Kars 1722, Iğdır 1043, Ağrı 12328, Muş 6728, Diyarbakır 4089, Mardin 14 bin 689, Batman 7857, Bitlis 5853, Siirt 5360, Şırnak 8904, Van 25771, Hakkari 6364 azaldı.

Bu illerdeki toplam kaybı 138 bin 334 olan Kılıçdaroğlu’nun sadece Tunceli ve Ardahan’da 1703 oy artırabildiğini not düşeyim. Tunceli’nin kendi şehri olduğunu, Ardahan’da da yeni seçilen CHP Milletvekili Özgür İncesu’nun olağanüstü çaba gösterdiğini unutmamak lazım.

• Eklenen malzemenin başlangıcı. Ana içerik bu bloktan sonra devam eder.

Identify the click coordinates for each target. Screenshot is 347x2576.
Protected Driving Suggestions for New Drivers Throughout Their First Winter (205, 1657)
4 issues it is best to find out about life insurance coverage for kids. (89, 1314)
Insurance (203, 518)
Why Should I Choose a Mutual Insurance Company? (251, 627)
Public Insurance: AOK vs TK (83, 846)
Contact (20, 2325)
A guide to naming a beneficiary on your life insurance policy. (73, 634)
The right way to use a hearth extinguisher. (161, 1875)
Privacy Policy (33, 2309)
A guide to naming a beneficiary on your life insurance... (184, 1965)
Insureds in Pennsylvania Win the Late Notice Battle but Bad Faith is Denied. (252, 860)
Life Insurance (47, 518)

Kılıçdaroğlu’nun 138 bin 334 oy kaybını genel bir eğilim gibi görmek imkansız. Zira Cumhurbaşkanı Tayyip Erdoğan aynı illerde oyunu 30 bin 813 artırmış. Erdoğan sadece Batman’da 1209 oy kaybetmiş.

Kürt seçmenin ilgisizliğini sadece bölge illerinde görmüyoruz.

İstanbul ve İzmir’deki HDP seçmenleri de sandığa gitmemeyi tercih etmiş. Katılım istanbul’da 3 puan, İzmir’de 3,3 puan düşmüş.

2. turda Erdoğan’ın toplamda 634 bin 174, Kılıçdaroğlu’nun ise toplamda 862 bin 858 oy artırabildiğini dikkate alırsak, HDP seçmeninin boykotunun sonuçta ne derece etkili olduğunu görebilirsiniz.